* _WHAT TO PRODUCE_:
Please print out the entries below unchanged and skip the images.

* _DATASET EXTRACT_:
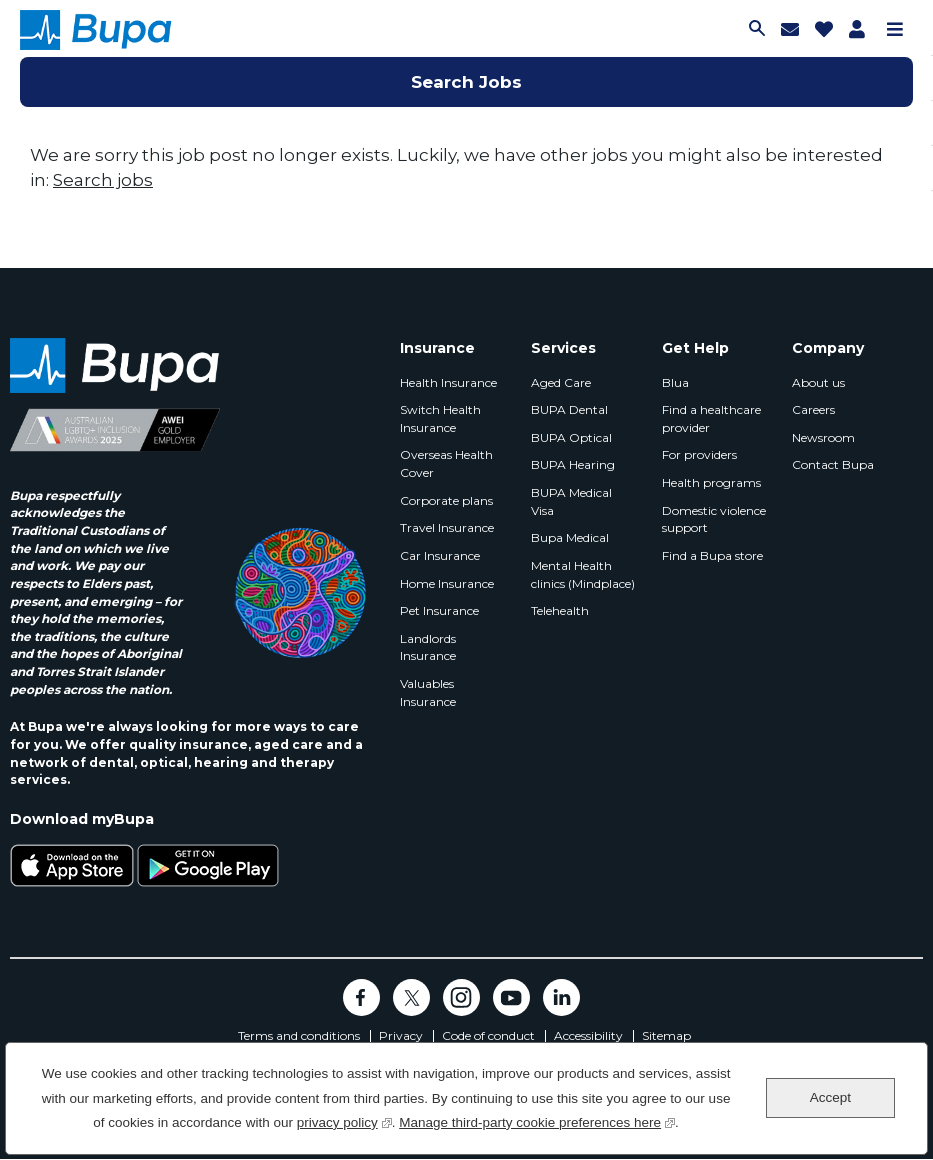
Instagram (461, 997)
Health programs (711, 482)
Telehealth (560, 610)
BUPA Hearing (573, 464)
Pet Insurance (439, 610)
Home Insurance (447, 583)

* _RESULT OF THIS TASK_:
Instagram (461, 997)
Health programs (711, 482)
Telehealth (560, 610)
BUPA Hearing (573, 464)
Pet Insurance (439, 610)
Home Insurance (447, 583)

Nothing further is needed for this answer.